▸ DESCRIPTION OF THE TASK
A complete answer lists every line of the material where the string "Nomor" occurs.

▸ EXERCISE INPUT
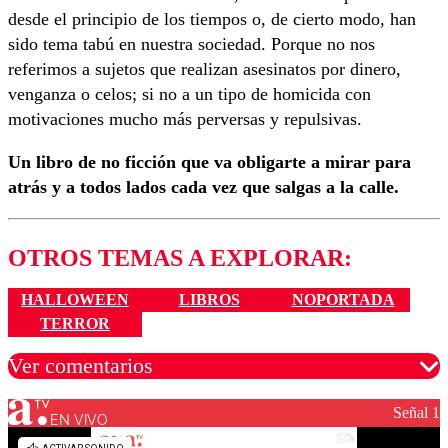
desde el principio de los tiempos o, de cierto modo, han
sido tema tabú en nuestra sociedad. Porque no nos
referimos a sujetos que realizan asesinatos por dinero,
venganza o celos; si no a un tipo de homicida con
motivaciones mucho más perversas y repulsivas.
Un libro de no ficción que va obligarte a mirar para
atrás y a todos lados cada vez que salgas a la calle.
OTROS TEMAS A EXPLORAR:
HALLOWEEN
LIBROS
NOPORTADA
TERROR
Ver comentarios
Señal 1
EN VIVO
Los comentarios son moderados para garantizar un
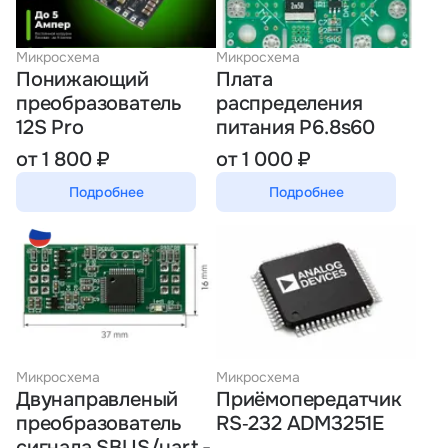
Тарифы
info@naletai.su
Микросхема
Микросхема
Понижающий
Плата
преобразователь
распределения
12S Pro
питания P6.8s60
от 1 800 ₽
от 1 000 ₽
Подробнее
Подробнее
Микросхема
Микросхема
Двунаправленый
Приёмопередатчик
преобразователь
RS‑232 ADM3251E
сигнала SBUS/uart -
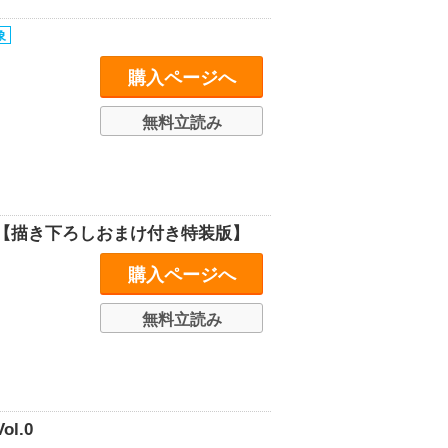
購入ページへ
無料立読み
【描き下ろしおまけ付き特装版】
購入ページへ
無料立読み
l.0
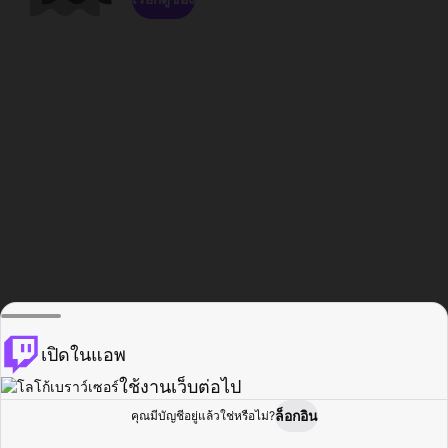
เปิดในแอพ
ใช้งานเว็บต่อไป
ล็อกอิน
คุณมีบัญชีอยู่แล้วใช่หรือไม่?
หน้าแรก
เรียกดู
กิจกรรม
โปรไฟล์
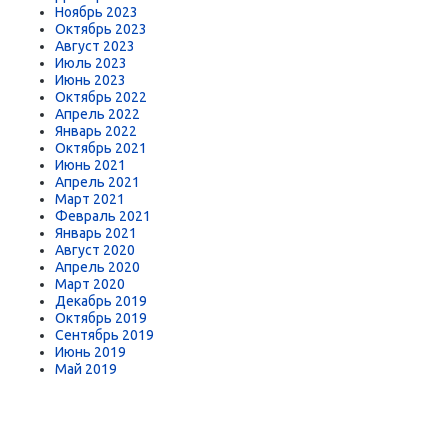
Ноябрь 2023
Октябрь 2023
Август 2023
Июль 2023
Июнь 2023
Октябрь 2022
Апрель 2022
Январь 2022
Октябрь 2021
Июнь 2021
Апрель 2021
Март 2021
Февраль 2021
Январь 2021
Август 2020
Апрель 2020
Март 2020
Декабрь 2019
Октябрь 2019
Сентябрь 2019
Июнь 2019
Май 2019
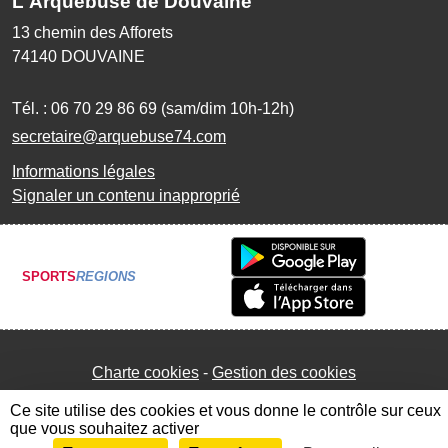
L'Arquebuse de Douvaine
13 chemin des Afforets
74140
DOUVAINE
Tél. :
06 70 29 86 69 (sam/dim 10h-12h)
secretaire@arquebuse74.com
Informations légales
Signaler un contenu inapproprié
SPORTS
REGIONS
Charte cookies
Gestion des cookies
Ce site utilise des cookies et vous donne le contrôle sur ceux
que vous souhaitez activer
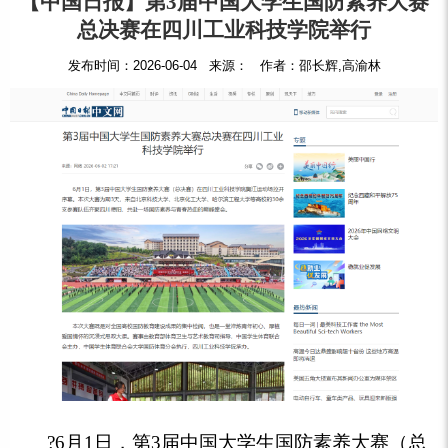
【中国日报】第3届中国大学生国防素养大赛
总决赛在四川工业科技学院举行
发布时间：2026-06-04 来源： 作者：邵长辉,高渝林
?
6月1日，第3届中国大学生国防素养大赛（总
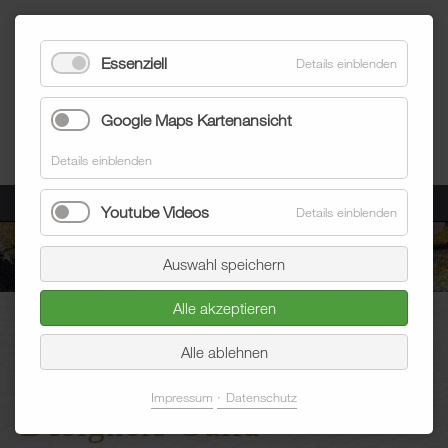
Essenziell
Details einblenden
Google Maps Kartenansicht
Details einblenden
Menü
Youtube Videos
Details einblenden
Auswahl speichern
Alle akzeptieren
Blum Raumausstatter
Aktuelles
Blogeintrag
Alle ablehnen
Impressum
Datenschutz
Designers Guild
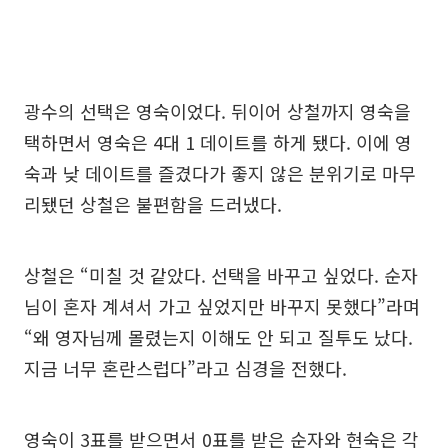
광수의 선택은 영숙이었다. 뒤이어 상철까지 영숙을
택하면서 영숙은 4대 1 데이트를 하게 됐다. 이에 영
숙과 낮 데이트를 즐겼다가 좋지 않은 분위기로 마무
리됐던 상철은 불편함을 드러냈다.
상철은 “미칠 것 같았다. 선택을 바꾸고 싶었다. 순자
님이 혼자 계셔서 가고 싶었지만 바꾸지 못했다”라며
“왜 영자님께 몰렸는지 이해도 안 되고 질투도 났다.
지금 너무 혼란스럽다”라고 심경을 전했다.
영숙이 3표를 받으면서 0표를 받은 순자와 현숙은 각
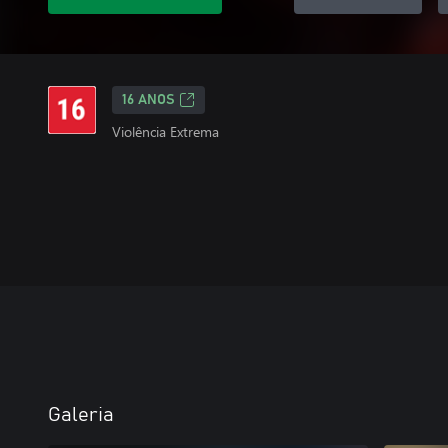
16 ANOS
Violência Extrema
Galeria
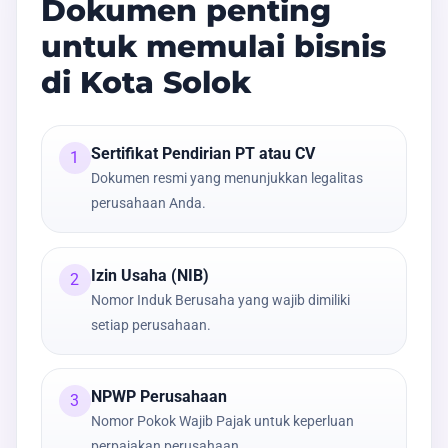
Dokumen penting
untuk memulai bisnis
di Kota Solok
Sertifikat Pendirian PT atau CV
1
Dokumen resmi yang menunjukkan legalitas
perusahaan Anda.
Izin Usaha (NIB)
2
Nomor Induk Berusaha yang wajib dimiliki
setiap perusahaan.
NPWP Perusahaan
3
Nomor Pokok Wajib Pajak untuk keperluan
perpajakan perusahaan.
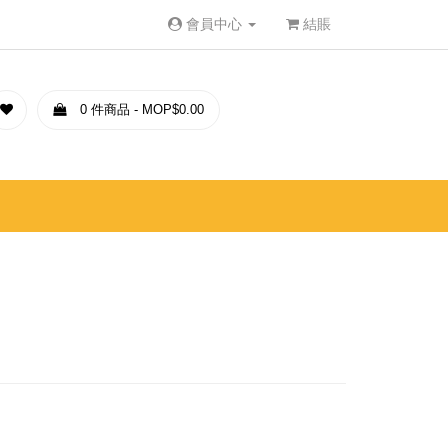
會員中心
結賬
0 件商品 - MOP$0.00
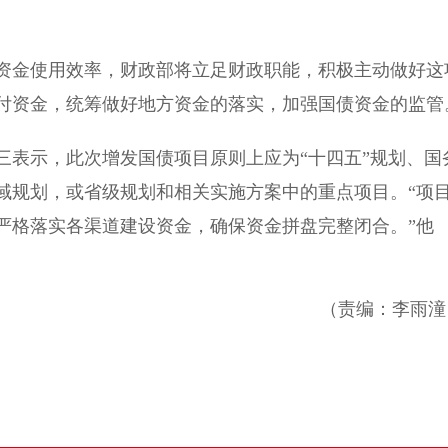
金使用效率，财政部将立足财政职能，积极主动做好这
付资金，统筹做好地方资金的落实，加强国债资金的监管
表示，此次增发国债项目原则上应为“十四五”规划、国
域规划，或省级规划和相关实施方案中的重点项目。“项
严格落实各渠道建设资金，确保资金拼盘完整闭合。”他
（责编：李雨潼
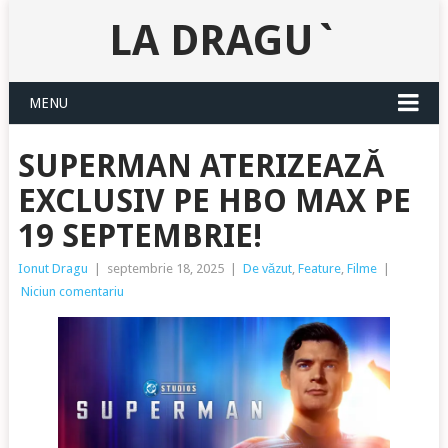
LA DRAGU`
MENU
SUPERMAN ATERIZEAZĂ
EXCLUSIV PE HBO MAX PE
19 SEPTEMBRIE!
Ionut Dragu
|
septembrie 18, 2025
|
De văzut
,
Feature
,
Filme
|
Niciun comentariu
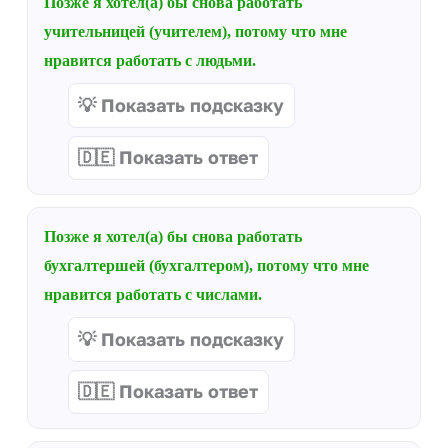
Позже я хотел(а) бы снова работать
учительницей (учителем), потому что мне
нравится работать с людьми.
💡 Показать подсказку
🇩🇪 Показать ответ
Позже я хотел(а) бы снова работать
бухгалтершей (бухгалтером), потому что мне
нравится работать с числами.
💡 Показать подсказку
🇩🇪 Показать ответ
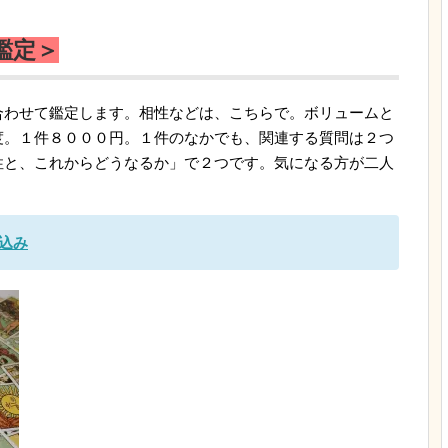
鑑定＞
合わせて鑑定します。相性などは、こちらで。ボリュームと
度。１件８０００円。１件のなかでも、関連する質問は２つ
性と、これからどうなるか」で２つです。気になる方が二人
。
込み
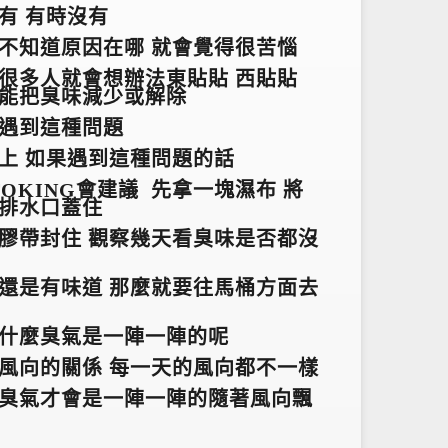
有 有時沒有
不知道原因在哪 就會覺得很苦惱
很多人就會想辦法東貼貼 西貼貼
能把臭味減少或解除
遇到這種問題
上 如果遇到這種問題的話
TOKING
會建議 先拿一塊濕布 將
排水口蓋住
膠帶封住 觀察幾天看臭味是否都沒
還是有味道 那麼就要往馬桶方面去
什麼臭氣是一陣一陣的呢
風向的關係 每一天的風向都不一樣
臭氣才會是一陣一陣的隨著風向飄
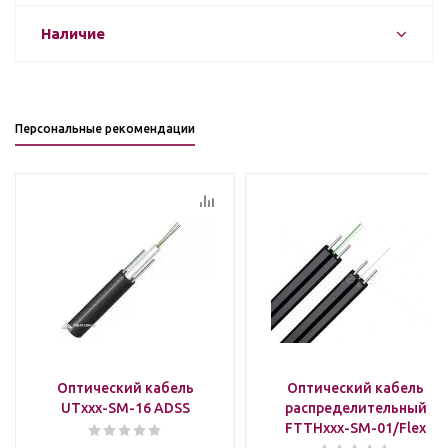
Наличие
Персональные рекомендации
Оптический кабель
Оптический кабель
UTxxx-SM-16 ADSS
распределительный
FTTHxxx-SM-01/Flex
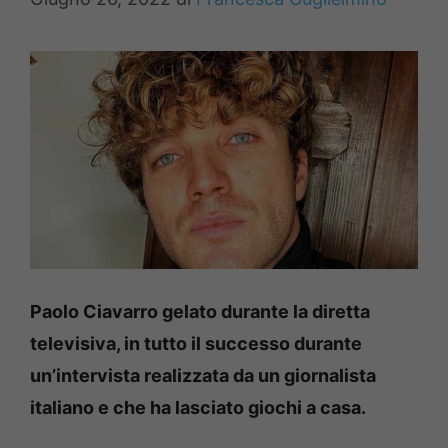
Paolo Ciavarro gelato durante la diretta
televisiva, in tutto il successo durante
un’intervista realizzata da un giornalista
italiano e che ha lasciato giochi a casa.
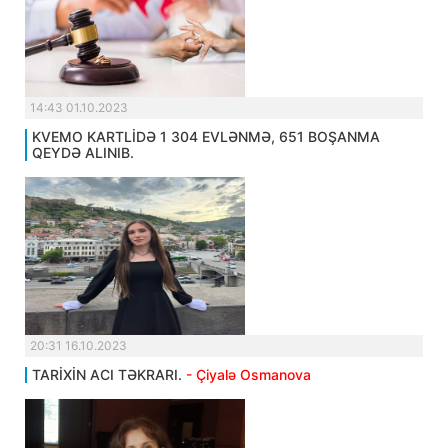
14:43 01.10.2023
KVEMO KARTLİDƏ 1 304 EVLƏNMƏ, 651 BOŞANMA
QEYDƏ ALINIB.
20:31 16.10.2023
TARİXİN ACI TƏKRARI.
- Çiyalə Osmanova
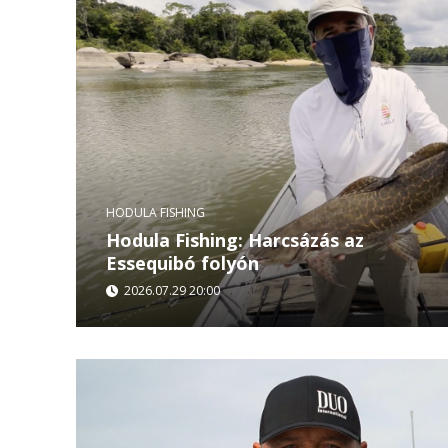
HODULA FISHING
Hodula Fishing: Harcsázás az
Essequibó folyón
2026.07.29 20:00
A HodulaFishing következő epizódja Guyana vad
folyó különleges világába vezeti a nézőket. Ez a
terepet...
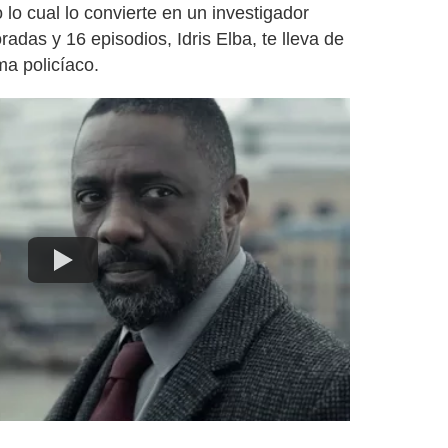
 lo cual lo convierte en un investigador
adas y 16 episodios, Idris Elba, te lleva de
a policíaco.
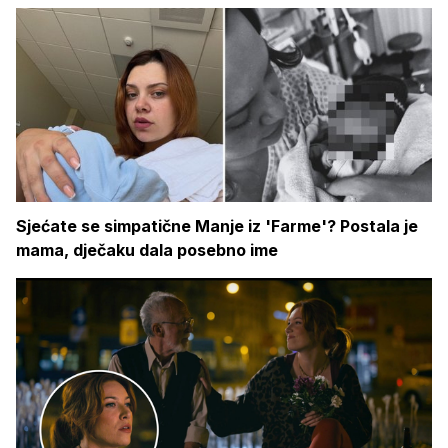
Sjećate se simpatične Manje iz 'Farme'? Postala je
mama, dječaku dala posebno ime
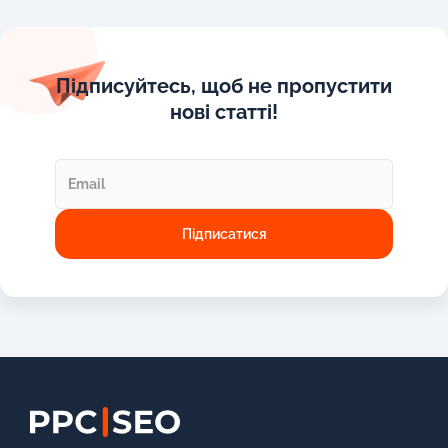
Підписуйтесь, щоб не пропустити
нові статті!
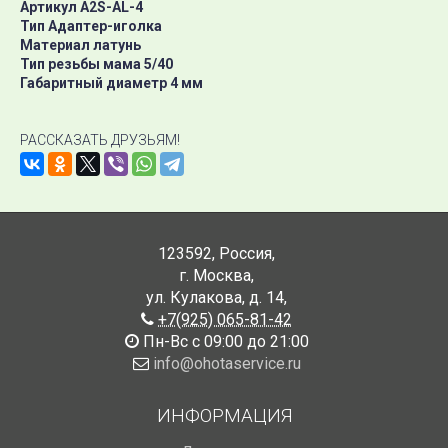
Артикул A2S-AL-4
Тип Адаптер-иголка
Материал латунь
Тип резьбы мама 5/40
Габаритный диаметр 4 мм
РАССКАЗАТЬ ДРУЗЬЯМ!
123592
,
Россия
,
г. Москва
,
ул. Кулакова, д. 14
,
+7(925) 065-81-42
Пн-Вс с 09:00 до 21:00
info@ohotaservice.ru
ИНФОРМАЦИЯ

▸ REPLY
Nomor Induk Berusaha yang wajib dimiliki
Nomor Pokok Wajib Pajak untuk keperluan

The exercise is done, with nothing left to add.